While I find the concept of gigantic power systems serving whole geographic regions, tactically speaking, a bad idea, I do find the engineering extremely interesting.
Actually from a large system perspective, there isn’t anything wrong tactically and in actuality it should be encouraged.
Think of it like the internet, loosing a substation or a transmission line overall doesn’t matter, the system as a whole can continue to operate through redundant paths.
The issue we have now though is the system is becoming over burdened without allowance for building new transmission lines. Also you have the government who creates BS regulations which help contribute to things like the NE blackout because a system restart is cheaper than the fines from the government to save the system.
A properly designed and implemented system is more resilient than most people give them credit for.
I don’t unnerstan… 😛
I worked for Scientific Columbus back in the day. We made tie-line interchange meters (where one power company sells power to another) and check metering systems (where a customers wants a meter to keep the power company honest).. My gut tells me that the guy’s problem was that he could not imagine a load that was not a constant, but consisting of capacitive and inductive loads..
Most people imagine the load to be like a giant resistor “out there” but in fact it’s a wildly varying beast of inductors bucking and boosting the power as well as capacitors..
It’s a mess really, and a challenge to meter.
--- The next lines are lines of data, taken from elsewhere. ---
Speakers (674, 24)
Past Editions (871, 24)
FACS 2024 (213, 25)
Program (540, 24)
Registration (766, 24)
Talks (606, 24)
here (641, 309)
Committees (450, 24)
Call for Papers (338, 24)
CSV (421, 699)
I look at the “imaginary” part as just where it fits in the equations not actually *imaginary*
No it wasn’t that because he understood leading and lagging and power factor. His issue was he was trying to tie leading and lagging to the direction. He didn’t understand how you could have a lagging generator that was still feeding power out.
In his defense we found out there were some others there who had the same issue. They tied direction directly to leading or lagging in the current. They didn’t understand there was an extra rotation involved to find direction. Who thought the idea that there is a direction for power flow would be so confusing.